(Collected data entries)

# # #

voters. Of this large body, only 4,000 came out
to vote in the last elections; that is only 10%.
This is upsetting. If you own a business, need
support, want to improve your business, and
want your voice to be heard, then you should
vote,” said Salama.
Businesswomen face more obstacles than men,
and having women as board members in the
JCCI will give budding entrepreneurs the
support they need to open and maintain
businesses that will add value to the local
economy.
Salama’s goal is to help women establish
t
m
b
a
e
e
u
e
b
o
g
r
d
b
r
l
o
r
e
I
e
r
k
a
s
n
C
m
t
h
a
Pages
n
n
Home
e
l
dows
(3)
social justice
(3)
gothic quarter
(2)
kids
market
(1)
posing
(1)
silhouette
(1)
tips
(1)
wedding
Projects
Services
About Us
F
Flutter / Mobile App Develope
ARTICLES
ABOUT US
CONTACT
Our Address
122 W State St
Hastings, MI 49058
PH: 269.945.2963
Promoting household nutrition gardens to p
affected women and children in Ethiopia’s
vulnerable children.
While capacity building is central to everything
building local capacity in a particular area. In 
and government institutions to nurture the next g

# # #

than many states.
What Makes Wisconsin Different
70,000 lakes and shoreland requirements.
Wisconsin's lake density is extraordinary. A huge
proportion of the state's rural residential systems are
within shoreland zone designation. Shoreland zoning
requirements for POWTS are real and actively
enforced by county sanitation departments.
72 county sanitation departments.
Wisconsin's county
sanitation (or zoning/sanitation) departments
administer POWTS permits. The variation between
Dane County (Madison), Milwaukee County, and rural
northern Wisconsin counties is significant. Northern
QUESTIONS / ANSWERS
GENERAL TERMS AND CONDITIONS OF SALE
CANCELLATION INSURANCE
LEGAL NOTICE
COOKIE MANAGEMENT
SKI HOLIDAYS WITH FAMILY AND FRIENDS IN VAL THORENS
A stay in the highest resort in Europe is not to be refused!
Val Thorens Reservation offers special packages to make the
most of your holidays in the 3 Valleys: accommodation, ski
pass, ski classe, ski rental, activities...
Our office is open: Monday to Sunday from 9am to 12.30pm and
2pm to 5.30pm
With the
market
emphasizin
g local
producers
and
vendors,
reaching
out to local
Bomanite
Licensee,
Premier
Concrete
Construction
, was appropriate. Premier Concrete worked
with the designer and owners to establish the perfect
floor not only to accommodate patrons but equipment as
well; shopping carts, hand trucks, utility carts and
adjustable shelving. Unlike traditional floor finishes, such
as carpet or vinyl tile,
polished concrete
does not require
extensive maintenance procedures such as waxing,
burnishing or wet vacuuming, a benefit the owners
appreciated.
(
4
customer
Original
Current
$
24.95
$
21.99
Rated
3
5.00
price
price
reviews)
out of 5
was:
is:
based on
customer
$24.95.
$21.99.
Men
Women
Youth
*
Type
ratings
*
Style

# # #

◆ AIM OF THE EXERCISE:
Match on "Premier": copy every line in the records that has it.

◆ TASK SOLUTION:
Premier
, was appropriate. Premier Concrete worked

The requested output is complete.